**Given information**

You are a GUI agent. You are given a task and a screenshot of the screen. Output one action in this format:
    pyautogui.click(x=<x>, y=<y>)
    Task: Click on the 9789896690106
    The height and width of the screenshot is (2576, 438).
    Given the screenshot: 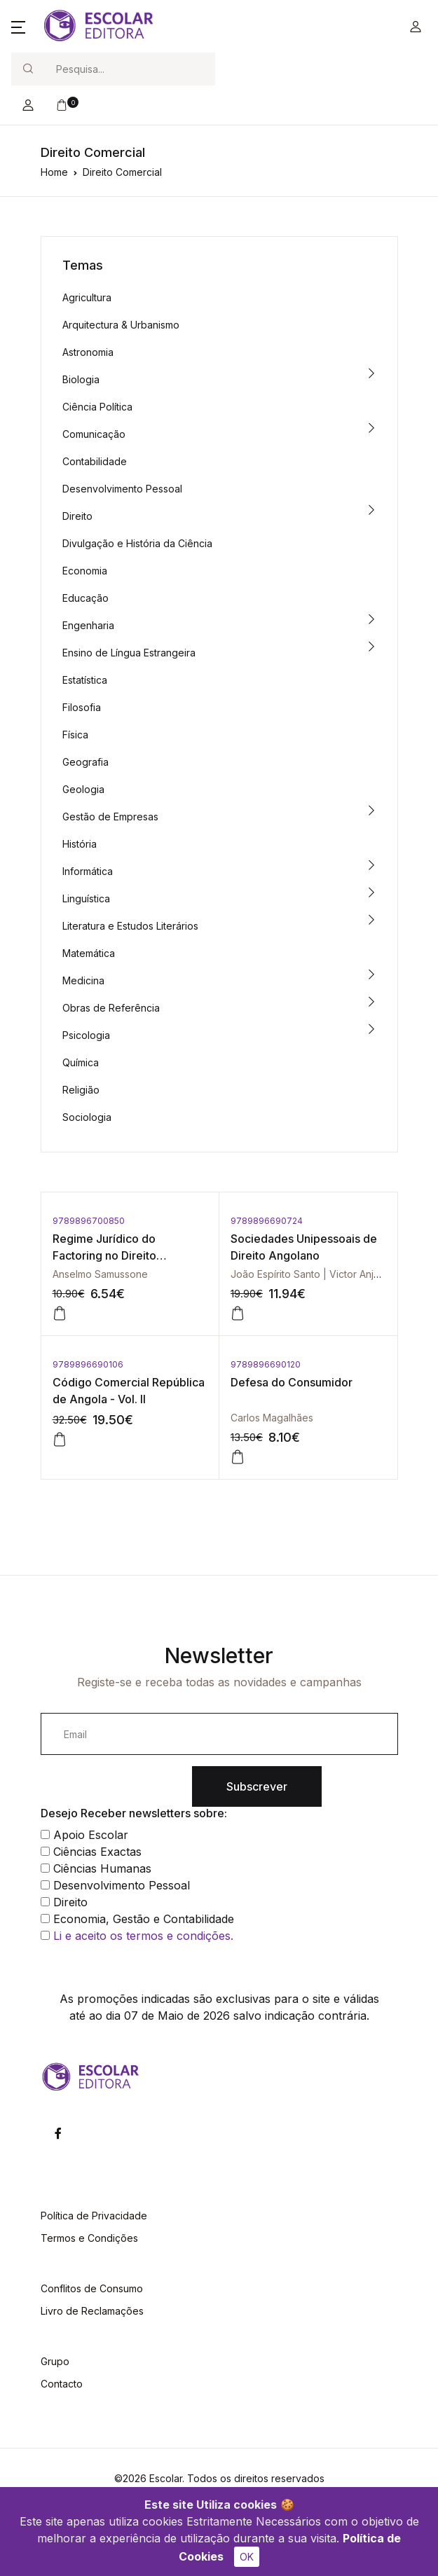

**Required action**
The output is to be the material in full and unaltered, with pictures omitted.

**Exercise solution**
You are a GUI agent. You are given a task and a screenshot of the screen. Output one action in this format:
    pyautogui.click(x=<x>, y=<y>)
    Task: Click on the 9789896690106
    The height and width of the screenshot is (2576, 438).
    Given the screenshot: 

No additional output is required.